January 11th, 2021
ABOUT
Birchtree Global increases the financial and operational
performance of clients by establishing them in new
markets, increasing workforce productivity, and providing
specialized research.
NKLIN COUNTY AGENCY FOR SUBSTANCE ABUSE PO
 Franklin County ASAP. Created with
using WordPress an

○ ○ ○ ○ ○ ○ ○

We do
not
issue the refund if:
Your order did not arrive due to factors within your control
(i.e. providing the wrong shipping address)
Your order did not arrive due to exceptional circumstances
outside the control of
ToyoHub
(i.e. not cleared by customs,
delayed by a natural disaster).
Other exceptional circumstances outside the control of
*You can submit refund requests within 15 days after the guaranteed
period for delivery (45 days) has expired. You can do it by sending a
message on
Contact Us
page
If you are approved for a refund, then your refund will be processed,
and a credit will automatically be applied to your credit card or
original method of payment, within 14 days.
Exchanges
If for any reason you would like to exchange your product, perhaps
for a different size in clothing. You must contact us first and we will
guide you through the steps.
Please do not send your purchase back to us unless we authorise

○ ○ ○ ○ ○ ○ ○

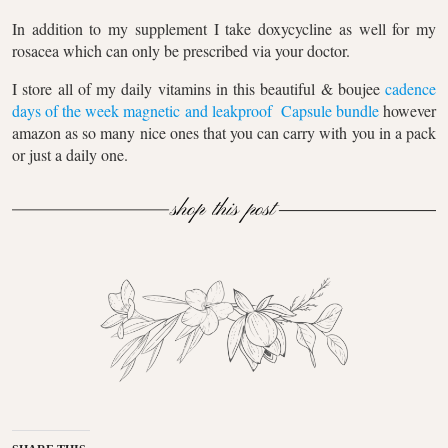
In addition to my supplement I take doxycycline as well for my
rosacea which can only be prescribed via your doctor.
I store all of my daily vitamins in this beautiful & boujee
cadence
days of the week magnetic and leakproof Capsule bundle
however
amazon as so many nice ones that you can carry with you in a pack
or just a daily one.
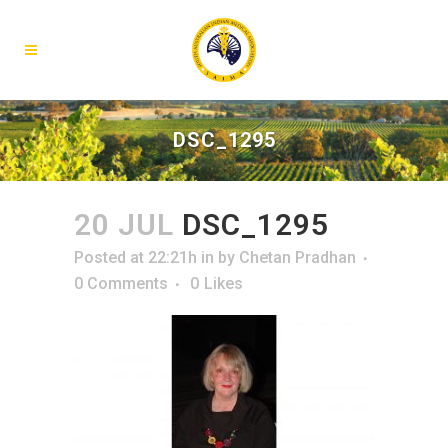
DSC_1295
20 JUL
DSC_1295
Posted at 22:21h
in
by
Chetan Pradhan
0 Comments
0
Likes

○ ○ ○ ○ ○ ○ ○

YOUR ASSIGNMENT:
Above are the records; copy exactly the lines from the line with "for a different" through the line with "Please do not", both included.

ANSWER SECTION:
for a different size in clothing. You must contact us first and we will
guide you through the steps.
Please do not send your purchase back to us unless we authorise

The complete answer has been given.